The Drewe family's time at this West Country castle began in 1911 when the building work began. Julius Drewe was a young and wealthy grocery tycoon and the original owner of Castle Drogo, his fortune was made through his Home & Colonial Stores. The first store arrived on our English high streets in 1883 and the last in 1903. Within those twenty years, Drewe built up a chain of over five hundred stores.
The castle was completed only eight decades ago in 1931 and designed by architect Edwin Lutyens. Julius Drewe's castle was designed to appear as though it was rising from the cliff face as if it had grown 'organically over the centuries.' The building of Castle Drogo began in 1911, but the labour shortage due to the First World War saw the work on Drewes dream home come to a halt and the death of his son Adrian in 1917 from a mustard gas attack in Ypres France saw the end of his dream.
Since then the castle has been in much need of repair, the main problem area is the brickwork which has been severely damaged, the result of water pouring in from the original badly built roof.
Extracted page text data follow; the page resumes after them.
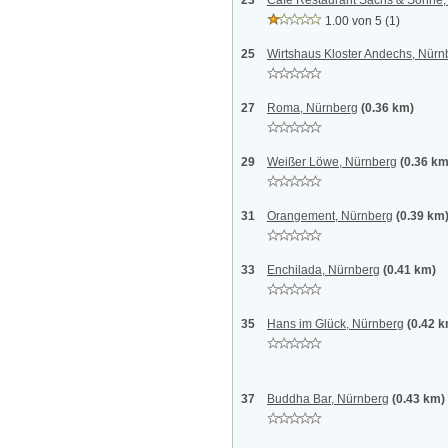
23
Cafe Restaurant Sachs & Söhne,
1.00 von 5
(1)
25
Wirtshaus Kloster Andechs, Nürn
27
Roma, Nürnberg
(0.36 km)
29
Weißer Löwe, Nürnberg
(0.36 km
31
Orangement, Nürnberg
(0.39 km
33
Enchilada, Nürnberg
(0.41 km)
35
Hans im Glück, Nürnberg
(0.42 
37
Buddha Bar, Nürnberg
(0.43 km)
In 1974 Castle Drogo was given to the National Trust. It has also been given a Grade I listed building status and is presently in its second year of a 5-year conservation project to protect the castle from more water damage.
I have much sympathy for Julius, why is it we scoff at men like him? Why do we say they have "ideas above their station" or
" they are trying to be someone they are not."
Don't some of us look back through history in the hope of finding a solid connection to our past, a something, an anything to attach ourselves to in a fragile world that we are unsure of? I certainly do. Don't we all look in estate agent's window and gaze in wonderment at those big houses with even bigger gardens and hope one day that we too might be living in one.